There are Color enums defined in both 'go.py' and 'go_rules.py', this cannot be good? They are defined to be the same, but surely that is just asking for someone to change one and not the other.

Browser tests not under coverage

Running just the browser tests under coverage shows that they're not being counted toward test coverage. Not sure why; maybe the COVERAGE_PROCESS_START environment variable isn't being propagated to whatever subprocesses are running the test server?

Convenient migration test

If we make an enhancement which requires an update to the database then we currently only test from a completely re-made database, not one which has been migrated from old data. Which is of course the situation we would do on the live server.

So, it's great that you can do a python manage.py db migrate, then edit the migration script and then python manage.py db upgrade. If you then play about with it locally you will manually testing against a migrated database. But if you do a python manage.py test, the test database is completely re-made from scratch. So the automated tests are not testing any migration.

So a couple of things would be nice. The first is a way to manually fiddle about on a completely re-made database, without destroying the current local one. Something like python manage.py runserver --brand-new-db. This would be useful when developing a new feature which requires a change to the database but you don't want to bother with a migration script just yet because you're not quite sure of the exact update to the database that you wish to make is.
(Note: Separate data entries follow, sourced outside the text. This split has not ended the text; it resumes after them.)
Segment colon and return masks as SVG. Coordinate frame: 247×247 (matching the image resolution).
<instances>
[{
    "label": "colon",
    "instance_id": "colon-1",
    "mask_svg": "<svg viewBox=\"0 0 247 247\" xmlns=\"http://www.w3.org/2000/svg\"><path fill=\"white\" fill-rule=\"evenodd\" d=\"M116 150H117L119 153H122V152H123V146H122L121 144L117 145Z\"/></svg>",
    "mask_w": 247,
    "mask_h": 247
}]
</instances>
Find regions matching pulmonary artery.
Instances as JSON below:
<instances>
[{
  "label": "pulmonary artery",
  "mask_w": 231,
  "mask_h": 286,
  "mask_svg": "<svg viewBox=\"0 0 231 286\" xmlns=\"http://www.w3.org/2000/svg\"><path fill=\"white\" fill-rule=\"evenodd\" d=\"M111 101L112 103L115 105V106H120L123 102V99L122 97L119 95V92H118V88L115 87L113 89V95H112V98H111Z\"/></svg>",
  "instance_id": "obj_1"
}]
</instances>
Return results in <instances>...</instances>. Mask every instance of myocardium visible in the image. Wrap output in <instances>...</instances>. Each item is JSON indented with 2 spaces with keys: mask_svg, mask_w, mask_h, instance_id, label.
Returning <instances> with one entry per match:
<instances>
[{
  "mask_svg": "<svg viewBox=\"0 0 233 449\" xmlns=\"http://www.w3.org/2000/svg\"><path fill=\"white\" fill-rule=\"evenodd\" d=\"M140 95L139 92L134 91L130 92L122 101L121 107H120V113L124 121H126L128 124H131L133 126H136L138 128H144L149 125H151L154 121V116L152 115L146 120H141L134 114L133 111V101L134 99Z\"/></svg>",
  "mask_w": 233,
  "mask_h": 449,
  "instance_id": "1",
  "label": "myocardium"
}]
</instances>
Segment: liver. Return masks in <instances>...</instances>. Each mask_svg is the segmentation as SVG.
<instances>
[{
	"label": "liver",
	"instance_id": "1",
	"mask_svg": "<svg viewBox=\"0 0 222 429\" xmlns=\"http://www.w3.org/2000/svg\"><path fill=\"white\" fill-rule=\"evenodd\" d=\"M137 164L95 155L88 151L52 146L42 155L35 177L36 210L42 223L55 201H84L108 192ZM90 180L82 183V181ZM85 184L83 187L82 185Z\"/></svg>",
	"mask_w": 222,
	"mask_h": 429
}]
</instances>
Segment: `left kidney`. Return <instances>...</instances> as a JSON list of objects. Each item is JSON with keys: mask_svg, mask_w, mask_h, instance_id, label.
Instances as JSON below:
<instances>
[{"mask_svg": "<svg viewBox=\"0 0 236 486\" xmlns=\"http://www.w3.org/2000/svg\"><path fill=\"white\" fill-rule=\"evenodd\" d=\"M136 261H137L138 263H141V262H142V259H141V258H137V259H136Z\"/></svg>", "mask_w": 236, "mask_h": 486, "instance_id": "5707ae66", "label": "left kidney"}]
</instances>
You're experimenting.

Secondly, we would like a command like python manage.py test_migration which did something along the lines of

  1. Create a new temporary local database file at the migrated from version
  2. Populate it with some data.
  3. upgrade the temporary local database using the migration script
  4. Run our tests on the upgraded database

Comments which do not validate

Just a reminder to myself to have a better look at what happens when the comment form does not validate. Previously, we would return to the game page, with a flashed message about the comment form not validating, but now that it is an asynchronous call we just kind of fail silently.
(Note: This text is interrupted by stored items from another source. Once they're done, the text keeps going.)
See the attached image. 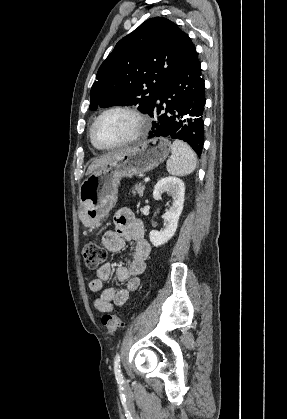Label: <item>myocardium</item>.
<instances>
[{
    "instance_id": "1",
    "label": "myocardium",
    "mask_w": 287,
    "mask_h": 419,
    "mask_svg": "<svg viewBox=\"0 0 287 419\" xmlns=\"http://www.w3.org/2000/svg\"><path fill=\"white\" fill-rule=\"evenodd\" d=\"M116 111L125 112L131 115L138 124L137 130L130 138L122 142H119L116 144L100 143L96 139V136H95V127L103 116H105L108 113L116 112ZM147 129H148L147 119L140 111H138L136 108L132 106L120 104V105H114V106L108 107L98 114V116L94 119L93 123L91 124L90 138H91V141L100 149H115V148L124 147V146H127L129 144L136 142L146 133Z\"/></svg>"
}]
</instances>
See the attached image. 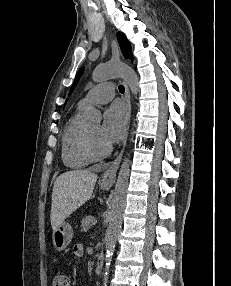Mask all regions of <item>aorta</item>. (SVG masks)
<instances>
[{"label":"aorta","mask_w":231,"mask_h":286,"mask_svg":"<svg viewBox=\"0 0 231 286\" xmlns=\"http://www.w3.org/2000/svg\"><path fill=\"white\" fill-rule=\"evenodd\" d=\"M121 77L128 85L131 93L137 95L138 88V76L136 72L128 65L122 63H106L95 68L93 71V80L101 82L109 78ZM84 119L89 124H99L101 121V113L95 108H90L85 113ZM130 160L125 157L120 171L118 173L115 190L113 193L110 223L106 232L105 244V273L103 278L104 286H106L108 280V272L112 261V255L115 250L117 241V235L121 229L123 222V215L126 205V195L129 181Z\"/></svg>","instance_id":"obj_1"}]
</instances>
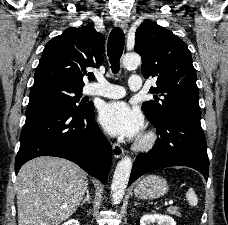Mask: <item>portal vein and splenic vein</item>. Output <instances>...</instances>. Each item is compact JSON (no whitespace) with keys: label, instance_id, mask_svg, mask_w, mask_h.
I'll list each match as a JSON object with an SVG mask.
<instances>
[{"label":"portal vein and splenic vein","instance_id":"obj_1","mask_svg":"<svg viewBox=\"0 0 228 225\" xmlns=\"http://www.w3.org/2000/svg\"><path fill=\"white\" fill-rule=\"evenodd\" d=\"M174 201L173 200H166V202H164V207H170V205H173Z\"/></svg>","mask_w":228,"mask_h":225}]
</instances>
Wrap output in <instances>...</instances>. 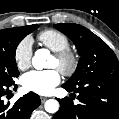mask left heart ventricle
I'll return each instance as SVG.
<instances>
[{
    "label": "left heart ventricle",
    "instance_id": "obj_1",
    "mask_svg": "<svg viewBox=\"0 0 119 119\" xmlns=\"http://www.w3.org/2000/svg\"><path fill=\"white\" fill-rule=\"evenodd\" d=\"M49 67L58 68V61L54 57L51 58Z\"/></svg>",
    "mask_w": 119,
    "mask_h": 119
}]
</instances>
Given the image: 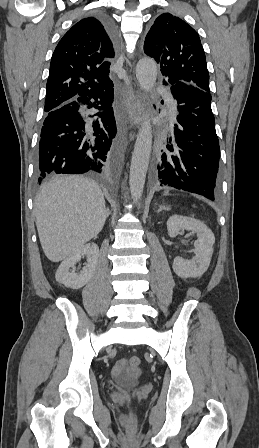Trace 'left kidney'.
<instances>
[{
    "label": "left kidney",
    "instance_id": "5707ae66",
    "mask_svg": "<svg viewBox=\"0 0 259 448\" xmlns=\"http://www.w3.org/2000/svg\"><path fill=\"white\" fill-rule=\"evenodd\" d=\"M167 230L170 238H176L181 230L195 232L198 238L194 244L196 256L191 262L183 258H174L173 270L180 278H201L211 262L215 244L213 232L200 220L184 216H171L167 222Z\"/></svg>",
    "mask_w": 259,
    "mask_h": 448
}]
</instances>
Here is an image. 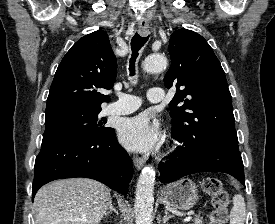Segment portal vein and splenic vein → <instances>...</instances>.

Check that /shutdown route does nothing on non-Werkzeug servers

Just a reminder, when we have a version of the app with the /shutdown route deployed, make sure that route does not allow random visitors to kill the server.
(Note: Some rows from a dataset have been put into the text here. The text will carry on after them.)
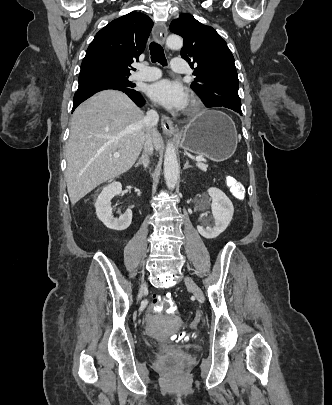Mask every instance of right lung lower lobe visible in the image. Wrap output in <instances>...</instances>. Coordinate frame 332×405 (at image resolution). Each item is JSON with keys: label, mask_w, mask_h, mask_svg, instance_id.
I'll list each match as a JSON object with an SVG mask.
<instances>
[{"label": "right lung lower lobe", "mask_w": 332, "mask_h": 405, "mask_svg": "<svg viewBox=\"0 0 332 405\" xmlns=\"http://www.w3.org/2000/svg\"><path fill=\"white\" fill-rule=\"evenodd\" d=\"M106 89H114V90H119V91L126 93L139 107L143 106L145 103V100L143 99L140 92H138V91H128L126 89H123L120 87H115L112 85H97V86L87 87L84 89H78L76 91V93L74 95V99H73L72 112L75 110V108L80 103L85 101L87 98H89L90 96H92L93 94H95L99 91L106 90Z\"/></svg>", "instance_id": "right-lung-lower-lobe-1"}]
</instances>
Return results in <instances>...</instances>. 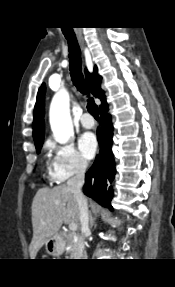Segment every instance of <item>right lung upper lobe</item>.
Returning a JSON list of instances; mask_svg holds the SVG:
<instances>
[{"instance_id":"right-lung-upper-lobe-1","label":"right lung upper lobe","mask_w":175,"mask_h":287,"mask_svg":"<svg viewBox=\"0 0 175 287\" xmlns=\"http://www.w3.org/2000/svg\"><path fill=\"white\" fill-rule=\"evenodd\" d=\"M86 82L91 90L92 94L101 100L100 110L107 105L106 96L104 91L101 89L102 77L97 73V67H94V72L90 74L85 70ZM44 95H45V84L43 83L39 88L37 94V101L34 108V121H33V138L36 143L42 142L44 138Z\"/></svg>"}]
</instances>
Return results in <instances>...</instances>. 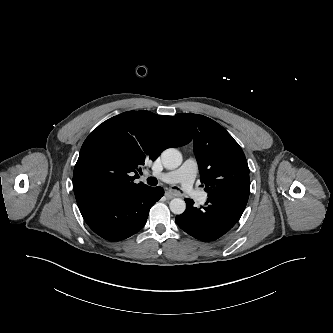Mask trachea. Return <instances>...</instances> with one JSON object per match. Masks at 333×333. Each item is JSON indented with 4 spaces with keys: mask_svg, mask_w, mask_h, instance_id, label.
<instances>
[{
    "mask_svg": "<svg viewBox=\"0 0 333 333\" xmlns=\"http://www.w3.org/2000/svg\"><path fill=\"white\" fill-rule=\"evenodd\" d=\"M147 183H148L149 185H151V186H156L157 183H158V181H157V179H156L155 177H149V178L147 179ZM173 189H177V190H179V189L176 188V187H173Z\"/></svg>",
    "mask_w": 333,
    "mask_h": 333,
    "instance_id": "1",
    "label": "trachea"
}]
</instances>
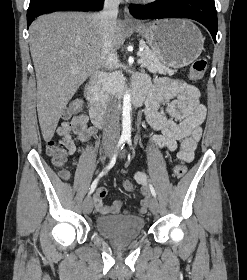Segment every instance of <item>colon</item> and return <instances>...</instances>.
I'll use <instances>...</instances> for the list:
<instances>
[{"mask_svg": "<svg viewBox=\"0 0 247 280\" xmlns=\"http://www.w3.org/2000/svg\"><path fill=\"white\" fill-rule=\"evenodd\" d=\"M207 61L203 58L197 59L193 62L190 71L189 78L192 81L200 80L206 71ZM69 113L74 116L83 115V104L79 99H74L69 105ZM46 150L49 156L52 158L53 162L57 166H62L67 159V150L61 141L50 140L46 145ZM187 172V166L182 161L175 165L173 169V176L176 179L182 178ZM122 187L126 191H131L133 189V183L129 180H125L122 183Z\"/></svg>", "mask_w": 247, "mask_h": 280, "instance_id": "obj_1", "label": "colon"}]
</instances>
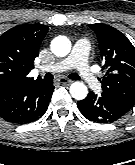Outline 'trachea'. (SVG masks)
I'll list each match as a JSON object with an SVG mask.
<instances>
[{
    "mask_svg": "<svg viewBox=\"0 0 135 165\" xmlns=\"http://www.w3.org/2000/svg\"><path fill=\"white\" fill-rule=\"evenodd\" d=\"M69 78H70V79H73V80H80L79 75H77V74H75V73L69 74ZM44 79H45V80H52V79H53V75H52L51 73H47V74L44 76Z\"/></svg>",
    "mask_w": 135,
    "mask_h": 165,
    "instance_id": "trachea-1",
    "label": "trachea"
}]
</instances>
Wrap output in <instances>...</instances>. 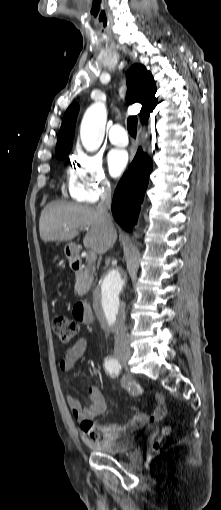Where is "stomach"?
<instances>
[{
  "label": "stomach",
  "mask_w": 221,
  "mask_h": 510,
  "mask_svg": "<svg viewBox=\"0 0 221 510\" xmlns=\"http://www.w3.org/2000/svg\"><path fill=\"white\" fill-rule=\"evenodd\" d=\"M73 248H74V245H73V244H71V243L67 244V245L65 246V253H66V254L71 253Z\"/></svg>",
  "instance_id": "0dacf381"
}]
</instances>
... and more generally, verify (somehow) that all the testing 'helper' URLs do nothing on a production deployment, which requires working out how to distinguish a production deployment from a staging one.

Finished Games

Finished games should have some description of what happened. In particular it should at least say who won. For an game that finishes with a count, this is perhaps obvious, but for a game that finished by resignation this is not that obvious.

Multiprocessing after all

Random thought I don't have time to follow up on right now:

There was some place in the code, probably to do with running Casper tests I think, where the original version used multiprocessing but I couldn't get coverage to work with that. Maybe multiprocessing could work if we check what functions coverage calls on process startup, and call them manually in the new process?

This is obviously very vague as it's all from memory and I'm not able to look into it yet.

Resign should work as pass.

Currently in the play route, we check if the 'resign' button is used, but we should instead make this work in the same way that pass does. In particular this would mean that would not have a separate notify_user call since this would be handled correctly if the game is ended. Additionally it would mean that resign moves are captured in the SGF.